◆ Work request: Extract the final stretch of the data: the line that contains "2026-07-06 11:00:03" and every line after it, unaltered, and no other lines.

◆ Transcribed page contents:
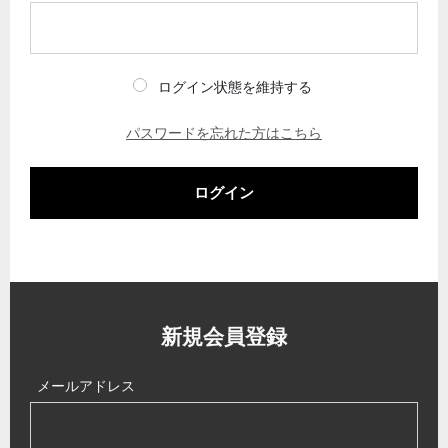
ログイン状態を維持する
パスワードを忘れた方はこちら
ログイン
新規会員登録
メールアドレス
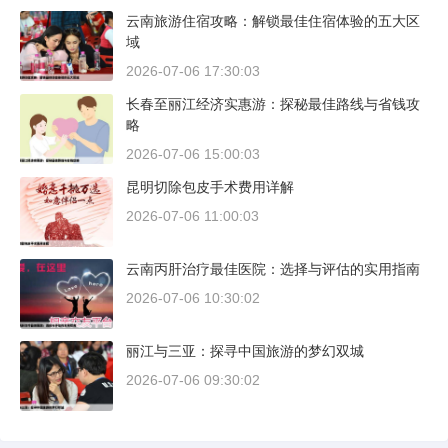
云南旅游住宿攻略：解锁最佳住宿体验的五大区
域
2026-07-06 17:30:03
长春至丽江经济实惠游：探秘最佳路线与省钱攻
略
2026-07-06 15:00:03
昆明切除包皮手术费用详解
2026-07-06 11:00:03
云南丙肝治疗最佳医院：选择与评估的实用指南
2026-07-06 10:30:02
丽江与三亚：探寻中国旅游的梦幻双城
2026-07-06 09:30:02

◆ Result:
2026-07-06 11:00:03
云南丙肝治疗最佳医院：选择与评估的实用指南
2026-07-06 10:30:02
丽江与三亚：探寻中国旅游的梦幻双城
2026-07-06 09:30:02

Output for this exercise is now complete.